The .csv is a more generally readable file but contains a smaller amount of columns (see Data Dictionary below).

As is the general goal with this program, the idea of working with this dataset is to produce some new informative knowledge through data and/or statistical analyses, or produce a neat data visualisation to communicate your findings. This is a slightly different dataset to existing volumes, and opens up opportunities for both quantitative (e.g. like/reply/retweet counts) and qualitative (e.g. common terms, phrases) analyses.

Get the Data

The dataset — 'somethingAboutRiddlesAndFruit.csv' — can be viewed online by clicking the link above. To download the data, you can clone this repository or directly download the file by:

  • Clicking the link above to view the dataset
  • Right click on the 'Raw' button and 'Save link as...'
  • Save the file wherever you like.
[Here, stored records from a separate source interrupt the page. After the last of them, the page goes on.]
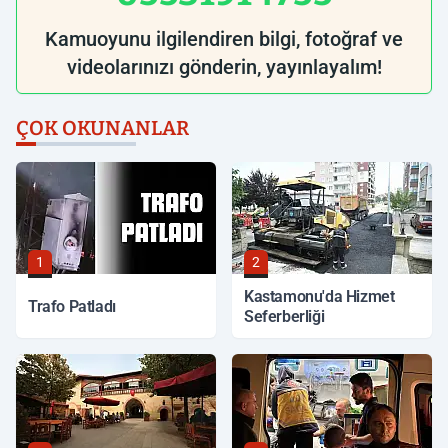
Kamuoyunu ilgilendiren bilgi, fotoğraf ve
videolarınızı gönderin, yayınlayalım!
ÇOK OKUNANLAR
1
2
Kastamonu'da Hizmet
Trafo Patladı
Seferberliği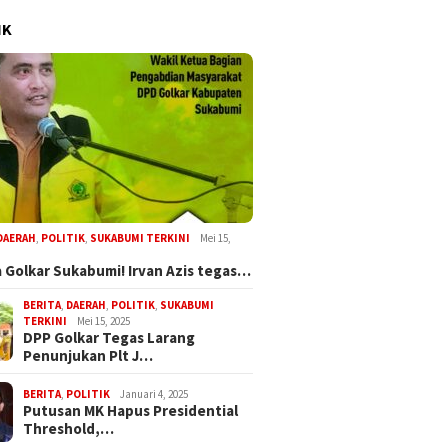
IK
DAERAH
,
POLITIK
,
SUKABUMI TERKINI
Mei 15,
 Golkar Sukabumi! Irvan Azis tegas…
BERITA
,
DAERAH
,
POLITIK
,
SUKABUMI
TERKINI
Mei 15, 2025
DPP Golkar Tegas Larang
Penunjukan Plt J…
BERITA
,
POLITIK
Januari 4, 2025
Putusan MK Hapus Presidential
Threshold,…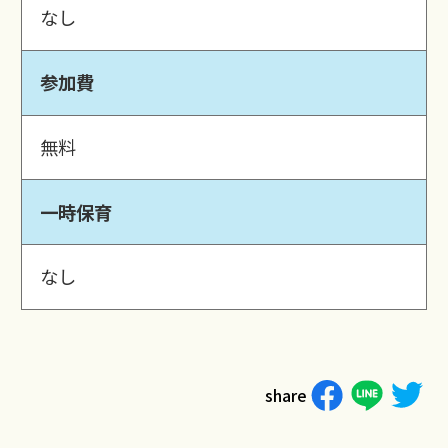
なし
参加費
無料
一時保育
なし
share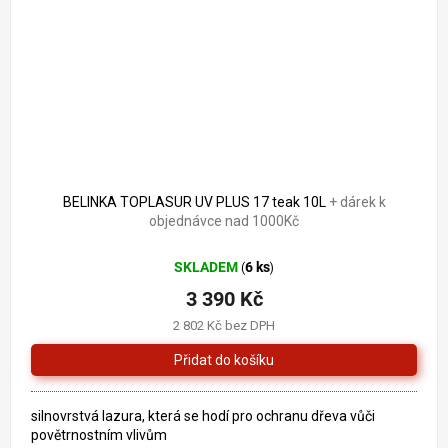
BELINKA TOPLASUR UV PLUS 17 teak 10L
+ dárek k
objednávce nad 1000Kč
SKLADEM
6 ks
(
)
3 390 Kč
2 802 Kč bez DPH
silnovrstvá lazura, která se hodí pro ochranu dřeva vůči
povětrnostním vlivům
It may be necessary to change the file extension from '.txt' to '.csv' for easier use

Data Dictionary

somethingAboutRiddlesAndFruit.csv

The somethingAboutRiddlesAndFruit.csv file contains the scraped tweets from the #SSNTrade and #SSNSignings hashtags over the signing period.
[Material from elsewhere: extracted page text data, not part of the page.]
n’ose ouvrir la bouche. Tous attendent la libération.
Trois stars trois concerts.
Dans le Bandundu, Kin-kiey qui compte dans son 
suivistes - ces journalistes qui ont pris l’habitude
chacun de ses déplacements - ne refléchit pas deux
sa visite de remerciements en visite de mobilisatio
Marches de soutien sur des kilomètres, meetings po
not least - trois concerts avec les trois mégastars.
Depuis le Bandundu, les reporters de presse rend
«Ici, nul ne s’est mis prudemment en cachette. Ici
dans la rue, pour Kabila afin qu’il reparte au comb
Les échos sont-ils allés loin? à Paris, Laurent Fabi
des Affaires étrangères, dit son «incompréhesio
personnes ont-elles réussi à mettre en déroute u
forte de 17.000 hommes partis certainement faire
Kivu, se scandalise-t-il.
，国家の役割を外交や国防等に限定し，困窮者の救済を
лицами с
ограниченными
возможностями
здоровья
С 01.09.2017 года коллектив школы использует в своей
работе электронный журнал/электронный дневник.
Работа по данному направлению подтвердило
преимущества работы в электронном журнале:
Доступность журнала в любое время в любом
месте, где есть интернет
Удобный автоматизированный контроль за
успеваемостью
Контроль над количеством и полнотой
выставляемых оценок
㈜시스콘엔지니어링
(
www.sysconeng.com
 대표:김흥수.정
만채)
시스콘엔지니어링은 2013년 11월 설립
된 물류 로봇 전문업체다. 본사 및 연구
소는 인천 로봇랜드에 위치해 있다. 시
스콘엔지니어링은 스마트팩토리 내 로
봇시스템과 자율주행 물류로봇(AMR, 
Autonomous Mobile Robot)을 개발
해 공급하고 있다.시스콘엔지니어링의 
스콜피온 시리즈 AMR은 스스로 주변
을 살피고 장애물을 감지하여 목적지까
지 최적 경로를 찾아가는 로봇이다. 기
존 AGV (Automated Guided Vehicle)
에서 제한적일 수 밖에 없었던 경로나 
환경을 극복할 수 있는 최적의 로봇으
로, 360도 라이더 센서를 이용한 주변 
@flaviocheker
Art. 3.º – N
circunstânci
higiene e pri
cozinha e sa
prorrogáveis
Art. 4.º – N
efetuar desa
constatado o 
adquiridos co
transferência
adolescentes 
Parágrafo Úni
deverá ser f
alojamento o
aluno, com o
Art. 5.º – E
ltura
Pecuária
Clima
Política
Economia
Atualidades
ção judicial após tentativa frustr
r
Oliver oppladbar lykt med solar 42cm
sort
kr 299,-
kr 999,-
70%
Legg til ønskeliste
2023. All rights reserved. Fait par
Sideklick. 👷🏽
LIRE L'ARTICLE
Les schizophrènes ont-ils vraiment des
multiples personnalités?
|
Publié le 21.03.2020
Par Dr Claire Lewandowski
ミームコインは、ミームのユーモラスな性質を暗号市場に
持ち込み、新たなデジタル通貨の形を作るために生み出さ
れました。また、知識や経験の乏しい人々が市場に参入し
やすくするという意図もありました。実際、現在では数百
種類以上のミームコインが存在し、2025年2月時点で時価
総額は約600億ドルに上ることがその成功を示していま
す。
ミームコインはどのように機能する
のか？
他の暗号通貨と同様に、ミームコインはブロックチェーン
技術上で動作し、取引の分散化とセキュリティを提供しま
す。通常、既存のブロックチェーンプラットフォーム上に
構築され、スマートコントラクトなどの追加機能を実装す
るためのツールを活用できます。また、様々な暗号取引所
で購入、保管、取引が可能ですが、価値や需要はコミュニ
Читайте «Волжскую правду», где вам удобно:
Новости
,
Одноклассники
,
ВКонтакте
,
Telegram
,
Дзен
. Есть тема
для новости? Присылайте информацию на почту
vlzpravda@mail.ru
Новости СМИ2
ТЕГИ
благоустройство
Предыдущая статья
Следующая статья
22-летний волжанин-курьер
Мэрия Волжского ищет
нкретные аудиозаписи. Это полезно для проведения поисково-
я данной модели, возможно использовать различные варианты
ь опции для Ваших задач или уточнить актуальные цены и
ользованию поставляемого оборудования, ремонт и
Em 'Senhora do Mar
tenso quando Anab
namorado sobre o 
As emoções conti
Variable Data Type Description
url string URL link to tweet
date dateTime Date and timestamp of tweet (likely in local Tweeters time)
content string Content of the tweet
renderedContent string Content of the tweet - but perhaps includes some additional rendered elements (e.g. icons)
id numeric Unique ID number of tweet
replyCount numeric Number of replies to tweet (as of October 25th)
retweetCount numeric Number of general retweets of tweet (as of October 25th)
likeCount numeric Number of likes for tweet (as of October 25th)
quoteCount numeric Number of quotes of tweet (as of October 25th)
conversationID numeric Unique ID number of conversation (seems to be the same as 'id')
lang string Listed language of tweet (e.g. 'en' = English)
outlinks list List of weblinks included in tweet
hashtags list List of hashtags used in tweet
username string Username of tweeter (note this does not include the @ symbol at beginning)

somethingAboutRiddlesAndFruit_teamTweets.csv

The somethingAboutRiddlesAndFruit_teamTweets.csv contains tweets from the official SSN team accounts (irrespective of hashtag used) over the signing period. The tabulated variables above are also relevant to this file.